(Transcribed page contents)
——————————

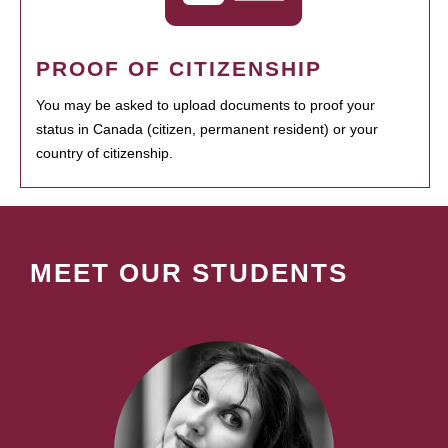
PROOF OF CITIZENSHIP
You may be asked to upload documents to proof your
status in Canada (citizen, permanent resident) or your
country of citizenship.
MEET OUR STUDENTS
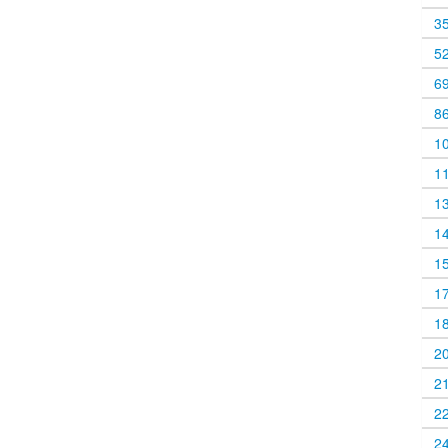
3
5
6
8
1
1
1
1
1
1
1
2
2
2
2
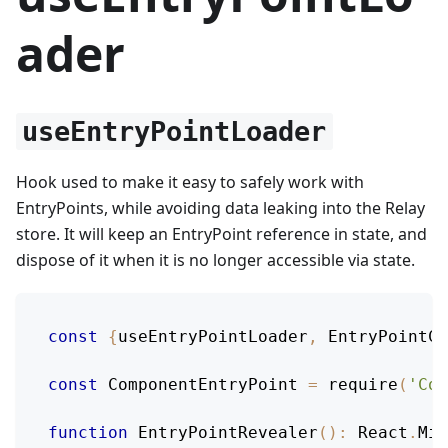
ader
useEntryPointLoader
Hook used to make it easy to safely work with
EntryPoints, while avoiding data leaking into the Relay
store. It will keep an EntryPoint reference in state, and
dispose of it when it is no longer accessible via state.
const
{
useEntryPointLoader
,
EntryPointCo
const
ComponentEntryPoint
=
require
(
'Com
function
EntryPointRevealer
(
)
:
React
.
Mix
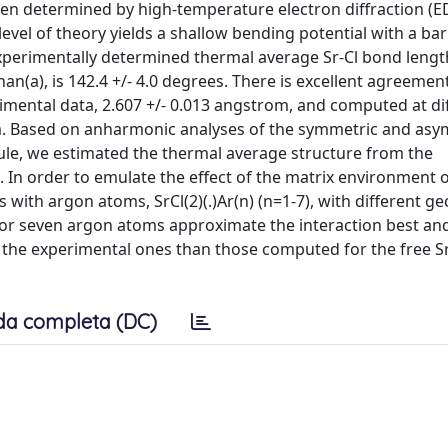
en determined by high-temperature electron diffraction (E
el of theory yields a shallow bending potential with a bar
experimentally determined thermal average Sr-Cl bond length,
han(a), is 142.4 +/- 4.0 degrees. There is excellent agreeme
mental data, 2.607 +/- 0.013 angstrom, and computed at di
rom. Based on anharmonic analyses of the symmetric and as
ule, we estimated the thermal average structure from the
In order to emulate the effect of the matrix environment 
with argon atoms, SrCl(2)(.)Ar(n) (n=1-7), with different g
or seven argon atoms approximate the interaction best an
 the experimental ones than those computed for the free Sr
da completa (DC)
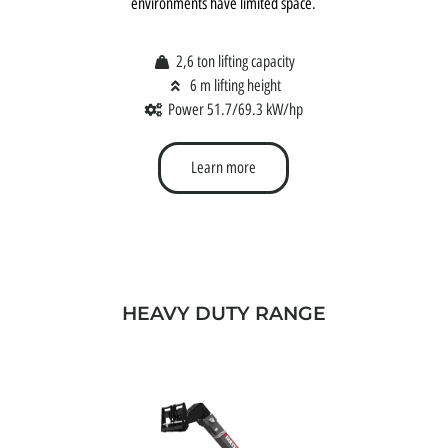
environments have limited space.
2,6 ton lifting capacity
6 m lifting height
Power 51.7/69.3 kW/hp
Learn more
HEAVY DUTY RANGE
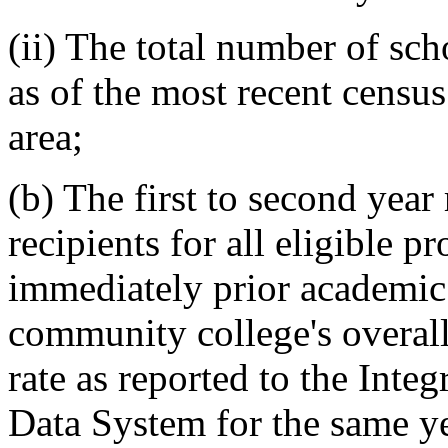
(ii) The total number of sch
as of the most recent censu
area;
(b) The first to second year
recipients for all eligible 
immediately prior academic
community college's overall 
rate as reported to the Int
Data System for the same y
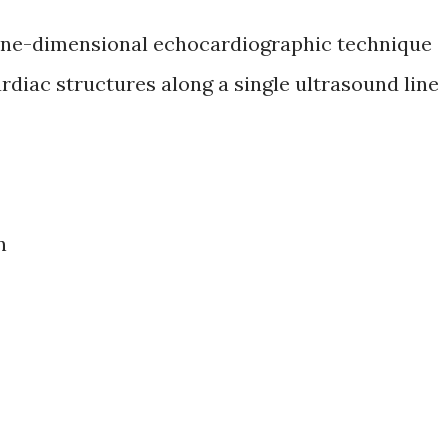
one-dimensional echocardiographic technique
rdiac structures along a single ultrasound line
n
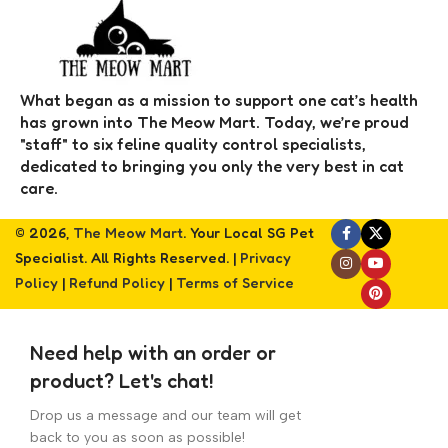
What began as a mission to support one cat’s health
has grown into The Meow Mart. Today, we’re proud
"staff" to six feline quality control specialists,
dedicated to bringing you only the very best in cat
care.
© 2026,
The Meow Mart
. Your Local SG Pet
Specialist. All Rights Reserved. |
Privacy
Policy
|
Refund Policy
|
Terms of Service
Need help with an order or
product? Let's chat!
Drop us a message and our team will get
back to you as soon as possible!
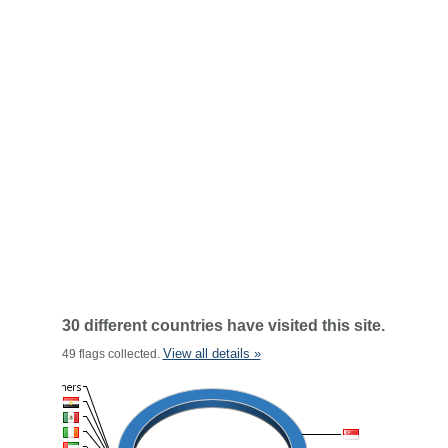
30 different countries have visited this site.
View all details »
49 flags collected.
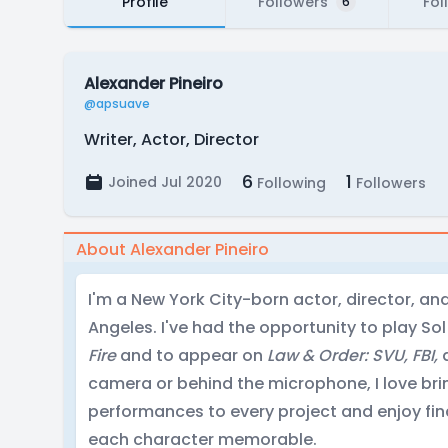
Profile
Followers
Fol
6
Alexander Pineiro
@apsuave
Writer, Actor, Director
6
1
Joined Jul 2020
Following
Followers
About Alexander Pineiro
I'm a New York City-born actor, director, an
Angeles. I've had the opportunity to play Sol
Fire
and to appear on
Law & Order: SVU, FBI,
camera or behind the microphone, I love br
performances to every project and enjoy fi
each character memorable.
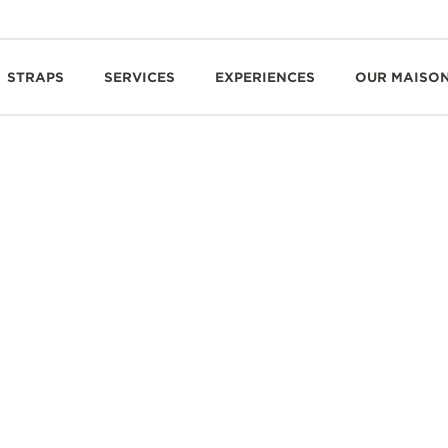
STRAPS
SERVICES
EXPERIENCES
OUR MAISO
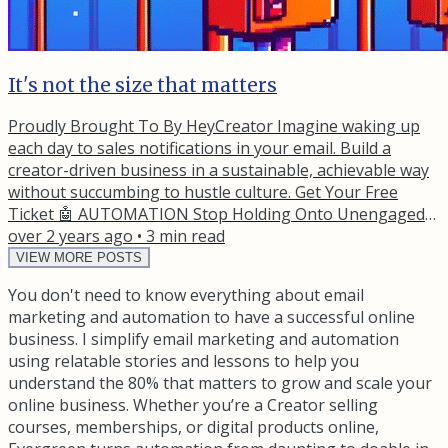
It's not the size that matters
Proudly Brought To By HeyCreator Imagine waking up
each day to sales notifications in your email. Build a
creator-driven business in a sustainable, achievable way
without succumbing to hustle culture. Get Your Free
Ticket 🤖 AUTOMATION Stop Holding Onto Unengaged
Subscribers A client once launched a massive promotion
over 2 years ago
•
3
min read
to over 500,000 subscribers, expecting six-figures in
VIEW MORE POSTS
revenue. It was a membership that was meant to be the
You don't need to know everything about email
core offer for the business moving forward. Instead, they
marketing and automation to have a successful online
barely...
business. I simplify email marketing and automation
using relatable stories and lessons to help you
understand the 80% that matters to grow and scale your
online business. Whether you’re a Creator selling
courses, memberships, or digital products online,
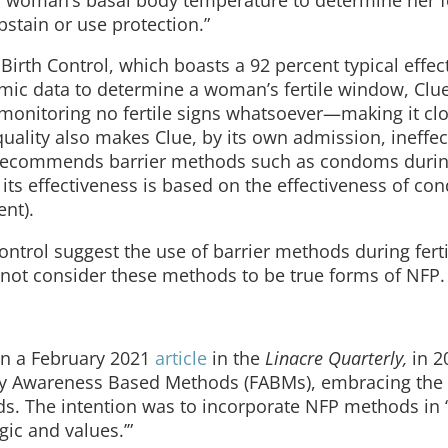
bstain or use protection.”
Birth Control, which boasts a 92 percent typical effec
thmic data to determine a woman’s fertile window, Clu
monitoring no fertile signs whatsoever—making it clo
lity also makes Clue, by its own admission, ineffect
o recommends barrier methods such as condoms durin
 its effectiveness is based on the effectiveness of c
ent).
ontrol suggest the use of barrier methods during ferti
 not consider these methods to be true forms of NFP.
in a February 2021
article
in the
Linacre Quarterly,
in 2
ity Awareness Based Methods (FABMs), embracing the 
ds. The intention was to incorporate NFP methods in 
ic and values.’”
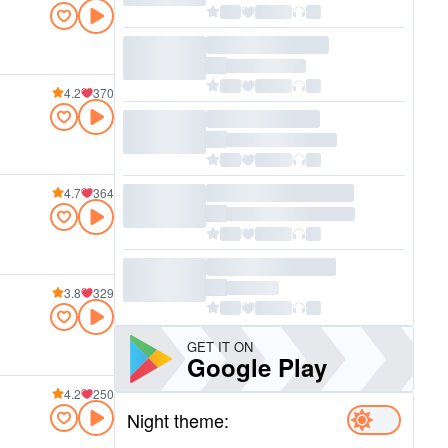
4.2
370
4.7
364
3.8
329
GET IT ON
Google Play
4.2
250
Night theme:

——————————

What you have to do
Transcribe exactly, please, the lines between the start of the records above and the line holding "el of theory", counting both of those lines and omitting pictures.

Solved exercise
PROOF OF CITIZENSHIP
You may be asked to upload documents to proof your
status in Canada (citizen, permanent resident) or your
country of citizenship.
MEET OUR STUDENTS
3
5
6
8
1
1
1
1
1
1
1
2
2
2
2
ader
useEntryPointLoader
Hook used to make it easy to safely work with
EntryPoints, while avoiding data leaking into the Relay
store. It will keep an EntryPoint reference in state, and
dispose of it when it is no longer accessible via state.
const
{
useEntryPointLoader
,
EntryPointCo
const
ComponentEntryPoint
=
require
(
'Com
function
EntryPointRevealer
(
)
:
React
.
Mix
en determined by high-temperature electron diffraction (E
el of theory yields a shallow bending potential with a bar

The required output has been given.